The real fact, she points out, is that people with degrees find jobs, as the Centre for Development & Enterprise (CDE) revealed in a report released in April this year. The CDE commissioned Professor Servaas van der Berg and Hendrik van Broekhuizen of the Department of Economics of the University of Stellenbosch to analyse the data on graduate unemployment. They found that though South Africa has exceptionally high levels of unemployment, the public perception of the extent of unemployment among graduates is exaggerated.

“The popular view that the possession of a university degree no longer guarantees success in the job market is simply not true,” they wrote in the report. “In the face of the data, the myth that graduates in general, and black graduates in particular, are struggling to find work needs to be put to bed. South Africa’s employers are clearly desperate for skills.
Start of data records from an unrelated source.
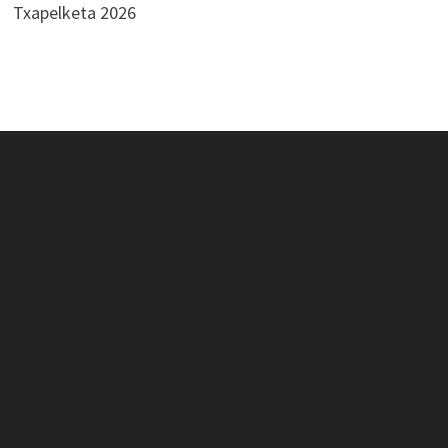
Txapelketa 2026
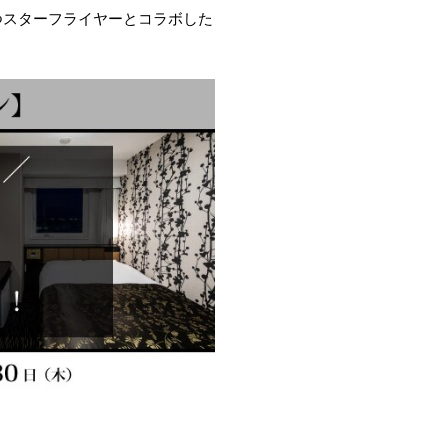
つスターフライヤーとコラボした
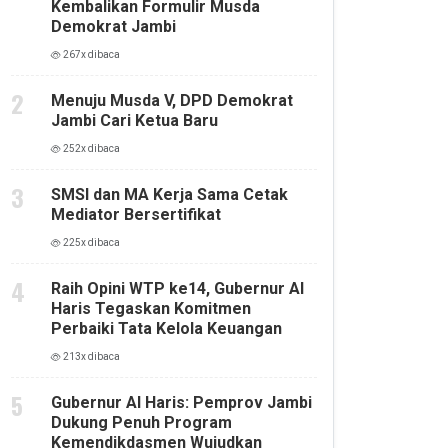
Kembalikan Formulir Musda
Demokrat Jambi
267x dibaca
Menuju Musda V, DPD Demokrat
Jambi Cari Ketua Baru
252x dibaca
SMSI dan MA Kerja Sama Cetak
Mediator Bersertifikat
225x dibaca
Raih Opini WTP ke14, Gubernur Al
Haris Tegaskan Komitmen
Perbaiki Tata Kelola Keuangan
213x dibaca
Gubernur Al Haris: Pemprov Jambi
Dukung Penuh Program
Kemendikdasmen Wujudkan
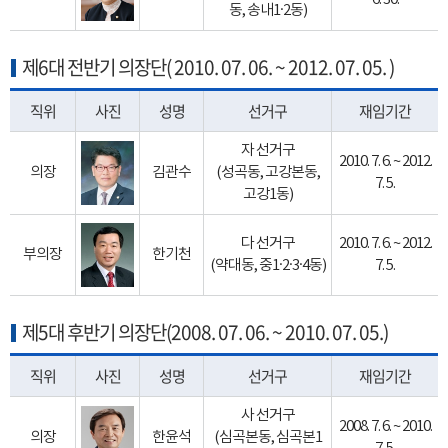
동, 송내1·2동)
제6대 전반기 의장단( 2010. 07. 06. ~ 2012. 07. 05. )
직위
사진
성명
선거구
재임기간
자 선거구
2010. 7. 6. ~ 2012.
의장
김관수
(성곡동, 고강본동,
7. 5.
고강1동)
다 선거구
2010. 7. 6. ~ 2012.
부의장
한기천
(약대동, 중1·2·3·4동)
7. 5.
제5대 후반기 의장단(2008. 07. 06. ~ 2010. 07. 05.)
직위
사진
성명
선거구
재임기간
사 선거구
2008. 7. 6. ~ 2010.
의장
한윤석
(심곡본동, 심곡본1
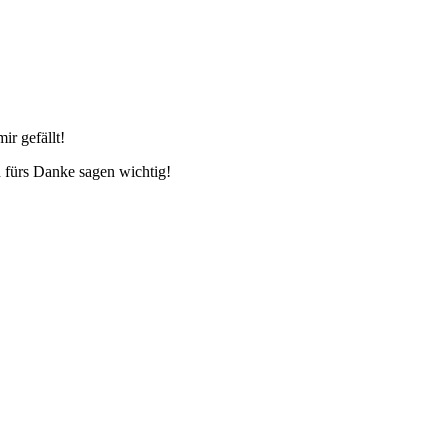
ir gefällt!
 fürs Danke sagen wichtig!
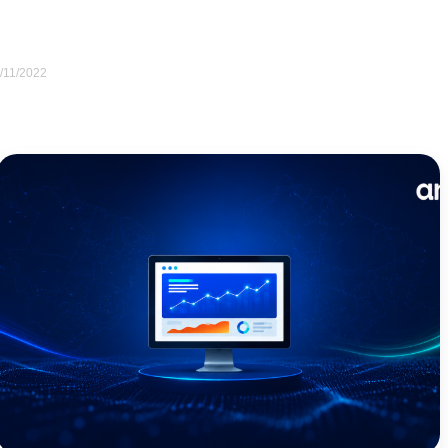
/11/2022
The data also suggest that the claim that business is reluctant to hire black graduate’s needs to be re-examined.” The CDE report states with certainty that unemployment increases progressively as one goes down the educational scale.

“We at Boston City Campus & Business College firmly believe that a degree continues to be a good study option and leads to employment,” says Damons. “So much so that we launched two new degrees at the beginning of this year in areas of study where we identified a gap, namely the BCom Management Marketing and the BBA in Media Operations.”

As a Unisa licensee Boston City Campus & Business College also offers tuition towards Unisa degrees such as BCom, BBA, LLB, BAdmin and BCompt undergraduate degrees, as well as the postgraduate degrees of Hons BCompt and Hons BA (Psych). If you and/or your child are considering tertiary studies, you can go the Boston campus nearest to you to get advice regarding degrees as well as other options in further and higher education and training. The college offers career and study advice free of charge as part of the college’s corporate social responsibility. Anyone is welcome to make use of the service, phone a career advisor to make an appointment.

Side bar: Graduate unemployment in SA: a much-exaggerated problem

Centre for Development & Enterprise DE Insight, April 2013 reported the following key findings:

  • The number of degree holders in the labour market grew from 463 000 in 1995 to 1,1 million in 2011.
  • Few people with university degrees are unemployed—just under 5 per cent in 2011. Levels of unemployment this low can generally be ascribed to individuals’ moving between jobs.
  • Any post-school qualification increases one’s job prospects: for people with non-degree tertiary education, unemployment is 16 per cent; for matriculants it is 29 per cent; and for those with fewer than 12 years of schooling, 42 per cent.
  • Most of the growth in graduate employment has been in the private sector, with the proportion of graduates working in the public sector falling from 50 per cent in 1995 to about 35 per cent in 2011.
  • Black graduates account for half of all graduates in the work force, their number tripling from 200 000 in 1995 to 600 000 in 2011.
  • At 6,7 per cent, black graduates are more likely to be unemployed than white graduates (2 per cent). Younger graduates are also more likely to be unemployed than older graduates (11 per cent of 20 to 29 year olds compared with 2 per cent of 40 to 65 year olds).